Pat Brown died in 1996, but an official portrait was undraped along with a large plaque on the door that visitors must walk through en route to see the new Gov. Schwarzenegger.

It’ll be a perpetual reminder to Schwarzenegger that he’s here “in the shadow of Pat Brown,” quipped former Gov. Jerry Brown (1975-83), Pat’s son and now the Oakland mayor.

Davis was Jerry Brown’s top aide in small-world Sacramento.

The first Democratic governor of the 1900s, Culbert Olson (1939-43), got booted from office even faster than Davis, beaten for reelection by Earl Warren. Pat Brown’s third-term bid was thwarted by Ronald Reagan.

Advertisement

“It’s not easy for a Democrat to get to this office, and it’s not very easy for a Democrat to stay,” noted Jerry Brown, the only one of the four to leave voluntarily.

That drew laughter from the roughly three-dozen Browns on hand, including a dozen of Pat’s wide-eyed great-grandkids.
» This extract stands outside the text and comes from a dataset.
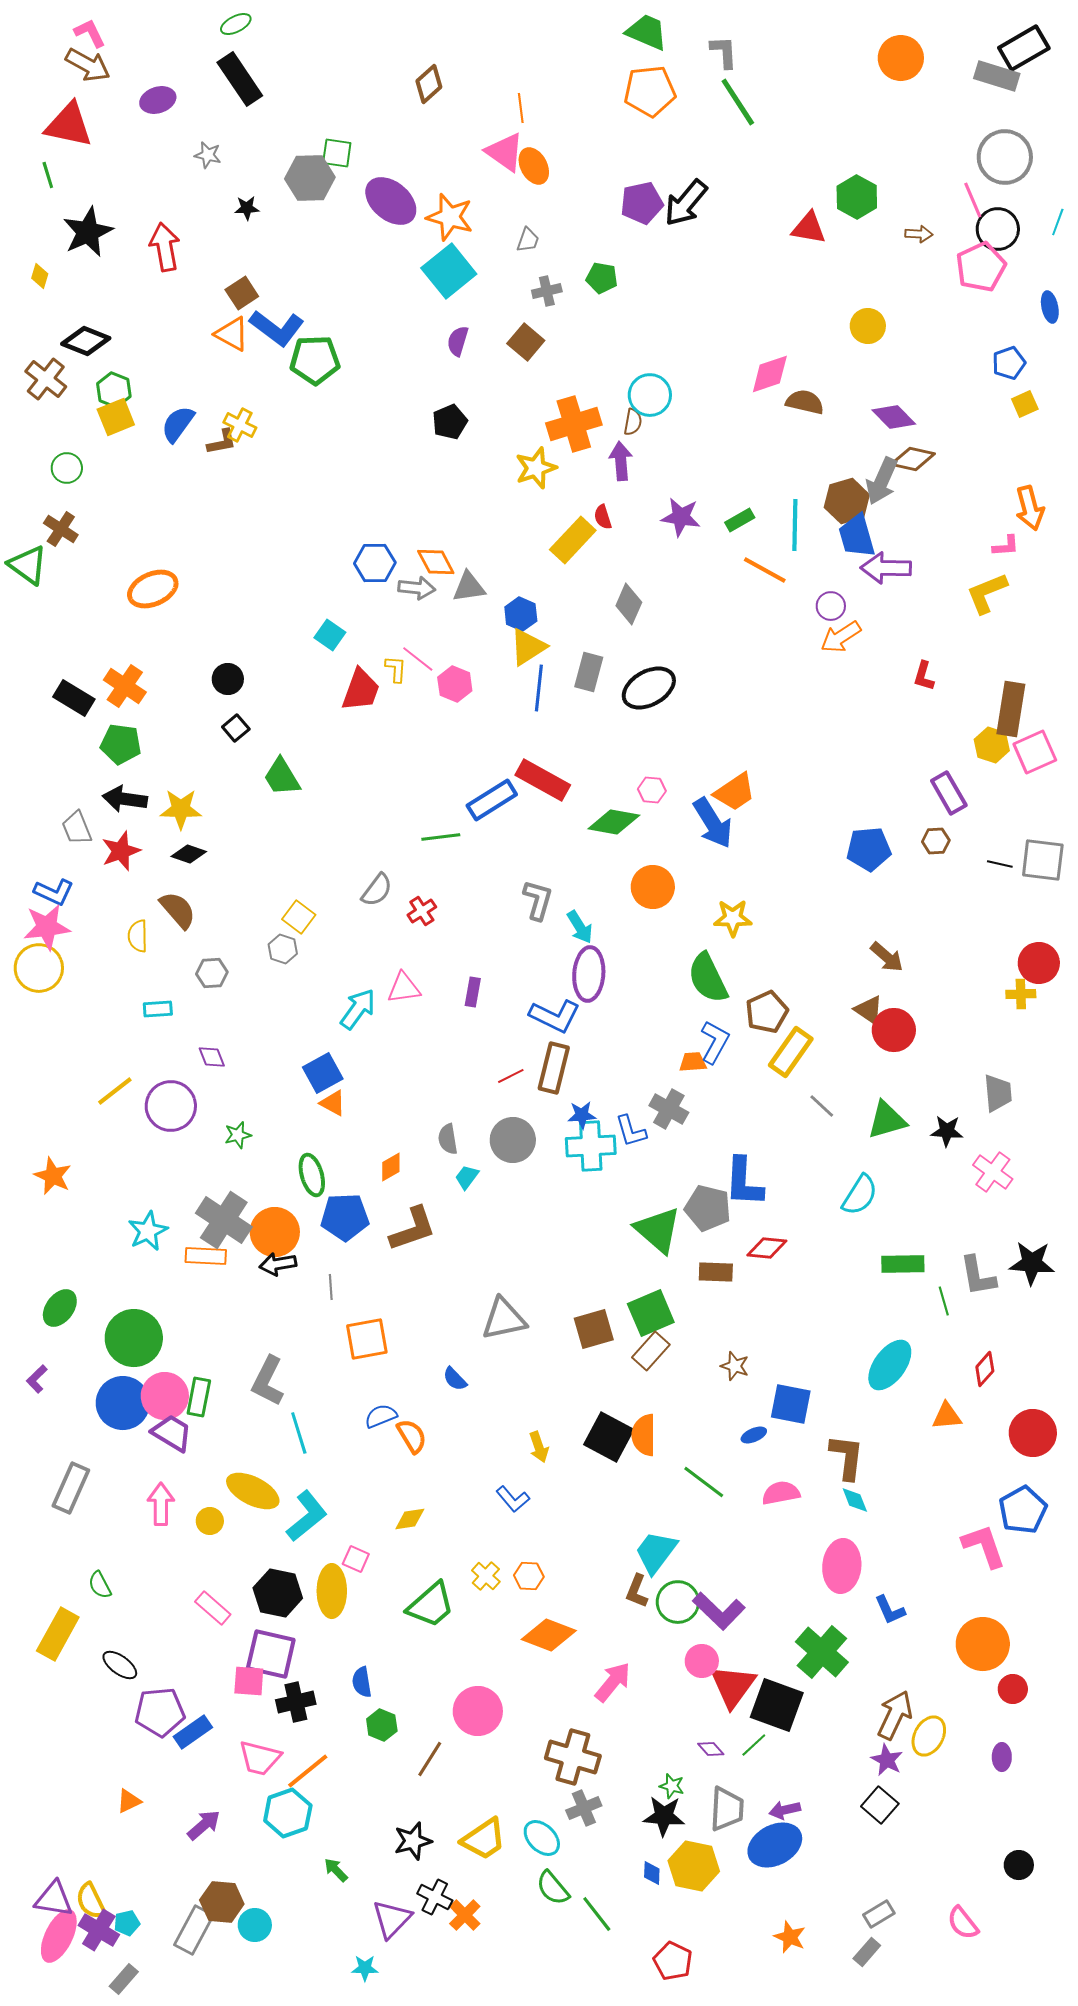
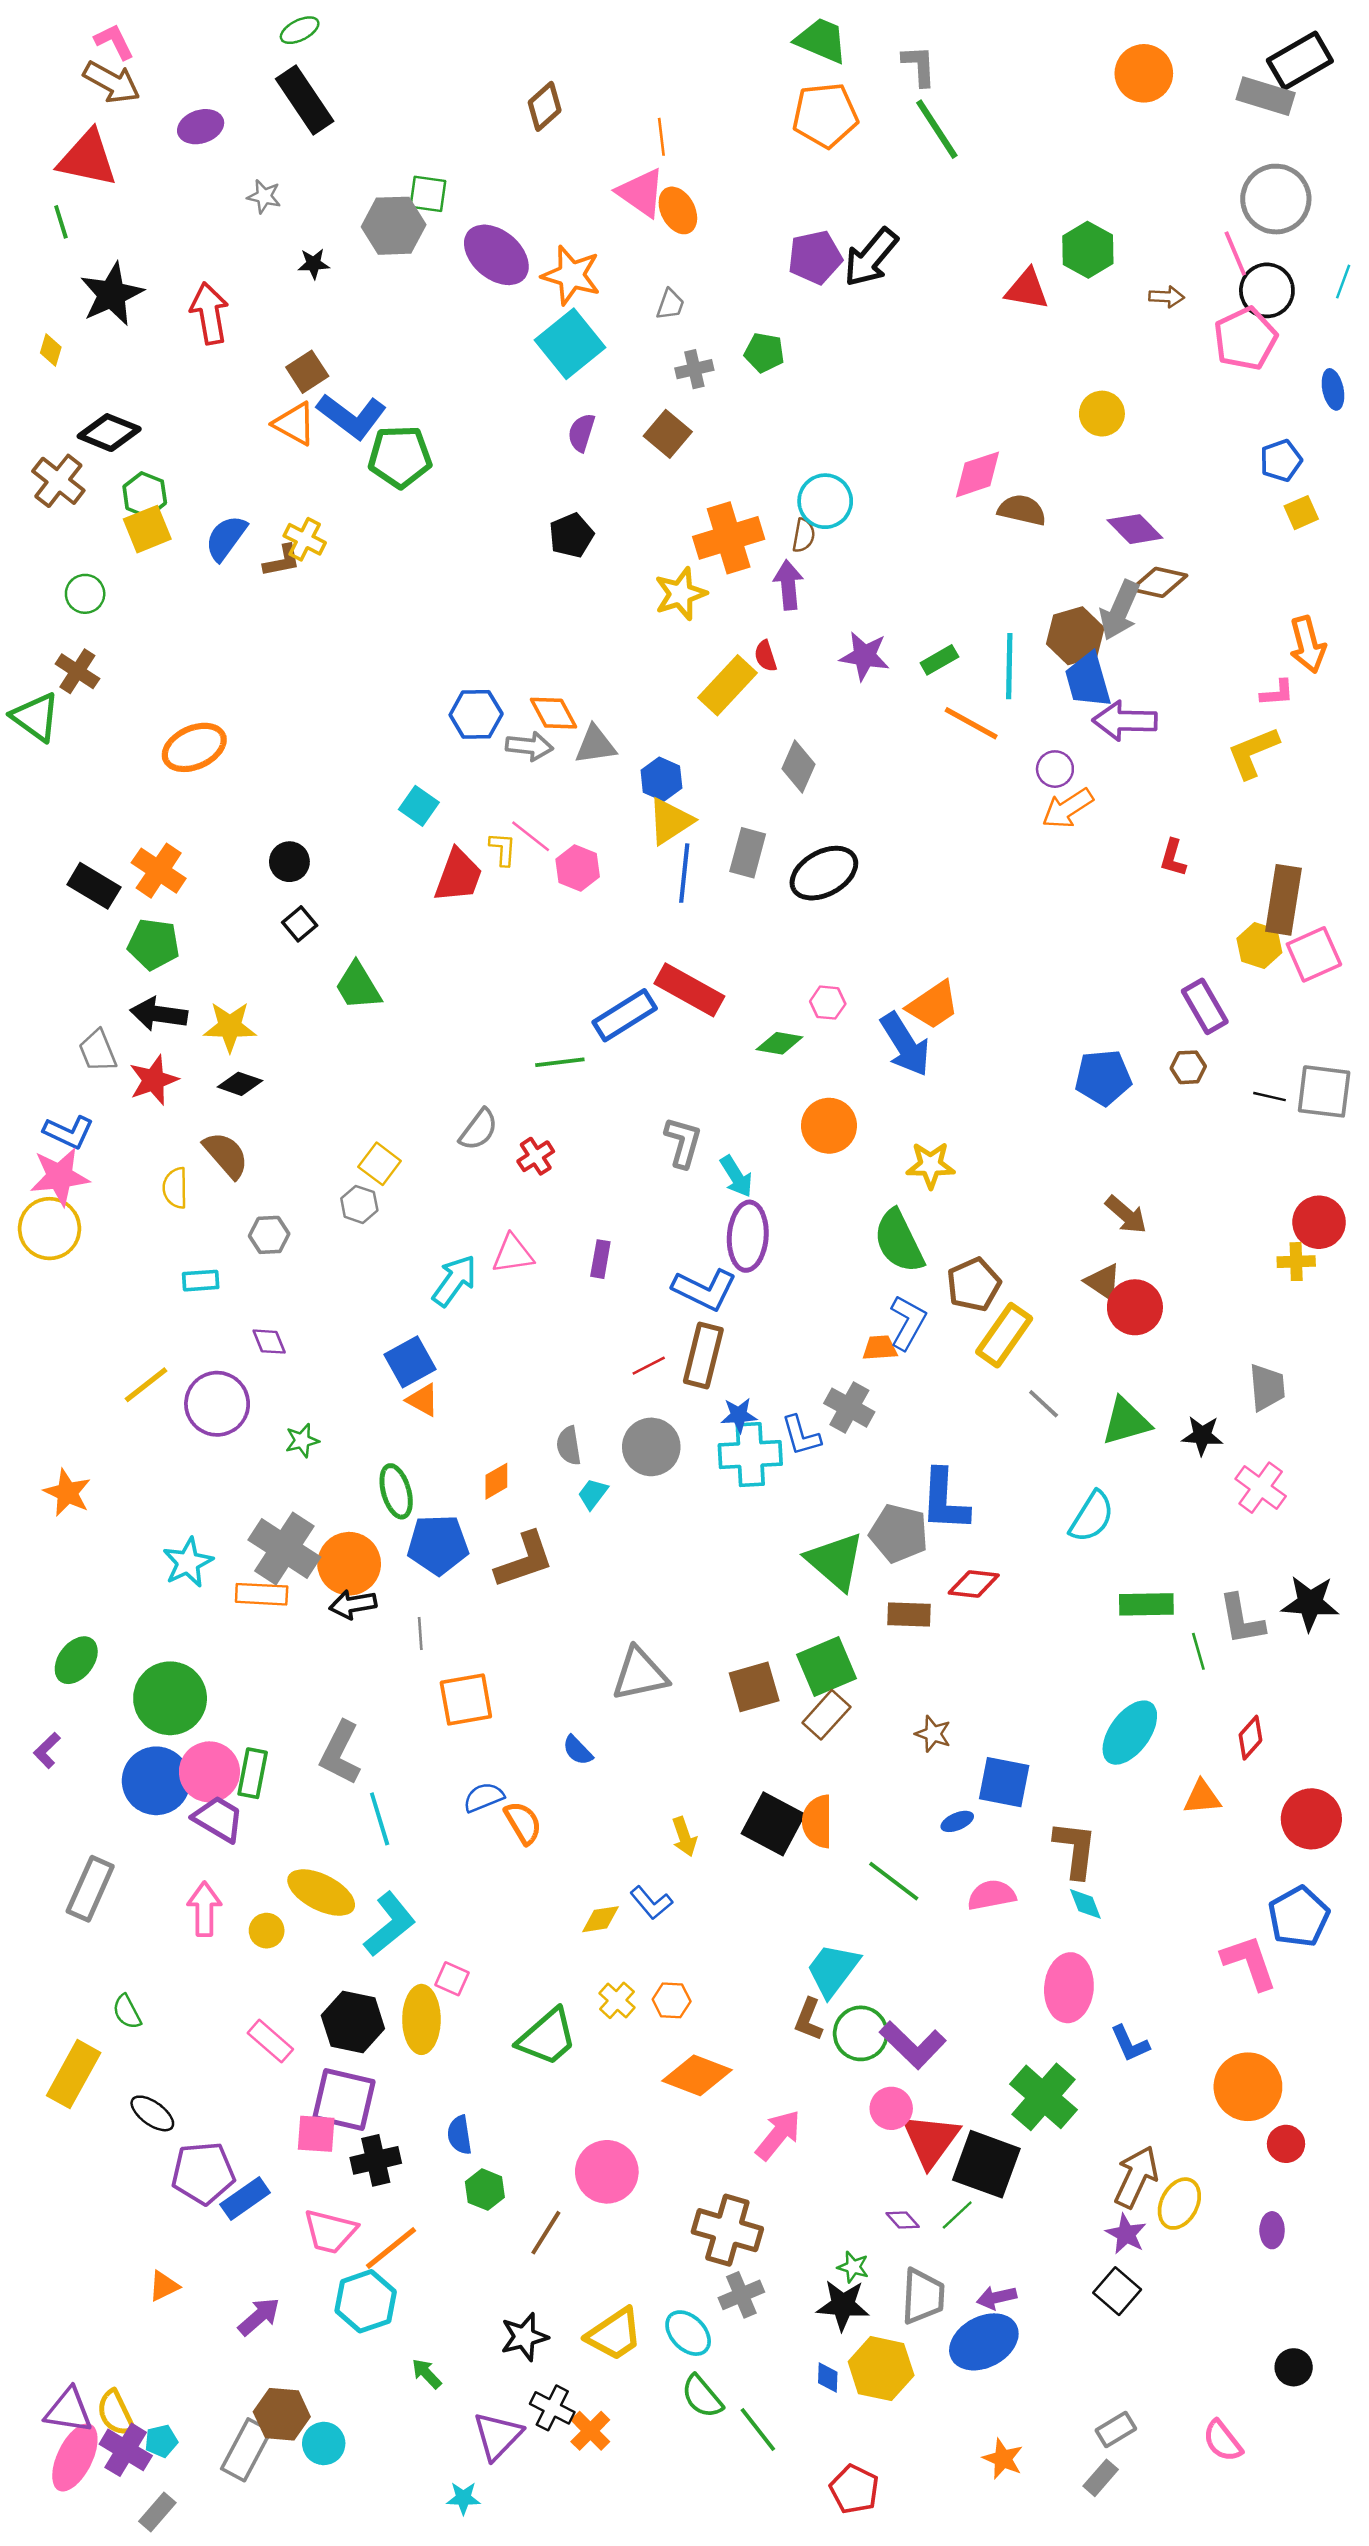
green diamond: (614, 822) -> (779, 1043), size x0.7
yellow diamond: (410, 1519) -> (600, 1919), moved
One grandchild, Kathleen Kelly of San Francisco, was sworn in by Davis as a Superior Court judge. This was his final, final act. She was an assistant U.S. attorney.

Advertisement

Davis was widely criticized for many actions -- and inactions -- but rarely for his judgeship appointments. Their high quality was praised by all sides.

Years ago, a Republican governor named the Cabinet room -- just off the governor’s private “corner office” -- after the GOP icon, Reagan. A Reagan portrait hangs there.

“I was shocked,” Jerry Brown jested, asserting that with this Davis dedication, “the balance is appropriate.”

Davis started to tear up when he observed: “I can’t think of a better way to wrap it up than to honor Pat Brown.” But he paused and quickly collected himself.

Afterward, Jerry told reporters he is “looking very hard” at running for attorney general in 2006. He’s keenly interested in prison reform, he said.

Also: “I’ve been in office, and I’ve been out of office. And if I were to choose, I’d rather be in office.”

Advertisement

About then, Davis motioned and invited me back into the corner office to chat. A final interview. It would be the last time he’d use the office as governor. Already, the bookshelves were empty and the desk bare.

What went wrong? I asked. I’d written my views, but wanted to hear his.

“What went wrong,” he replied, “is we had a national recession. People’s economic conditions declined, and that is always bad news for incumbents.”

If Davis is torturing himself about missteps, it’s not showing.

“There are things I did wrong that contributed to my dilemma,” he continued. “Whether those things would have made the difference in a race against Arnold Schwarzenegger, I doubt it. In a race against a mere mortal, it probably would have....

“Arnold Schwarzenegger is a celebrity who is well-liked, well-known and wealthy. And that’s a very potent combination in California politics. The last one we saw was Ronald Reagan.

“Moreover, Schwarzenegger was known as an action hero. And people want action in Sacramento.”

If Schwarzenegger hadn’t run, Davis said, “I think we had a fighting chance. I really do.”

What will he do now? “The strong probability” is that he’ll start or join a foundation to monitor the education reforms he enacted. He calls them his proudest achievement -- the higher standards and accountability.

Advertisement

“You have to keep the spotlight on K-12, on improving test scores,” he said. “If you don’t, they’ll drift back where we were. Then you just shortchanged the next generation.”

Is he done with politics, this career pol, who at his peak was considered a 2004 presidential possibility?

“I don’t know whether I’ll run for public office again. I’m not ruling it out. But I don’t have anything in mind.”

Certainly not now. The final count of voters: 44.6% to keep him, 55.4% to terminate.

He’ll be on the Capitol’s west steps for today’s swearing-in of Schwarzenegger, he said, because outgoing governors always have attended inaugurals. He’ll leave with his head high.

A lingering staffer pulled me away so Davis could leave the horseshoe once and for all.

Departing, I recalled what Jerry Brown had said an hour earlier about Schwarzenegger: “Very disciplined, very focused. I would expect something more than the ordinary.”

I glanced out at the large open patio inside the horseshoe -- a cigar smoker’s haven -- and imagined some future governor naming it: “The Arnold Schwarzenegger Courtyard.”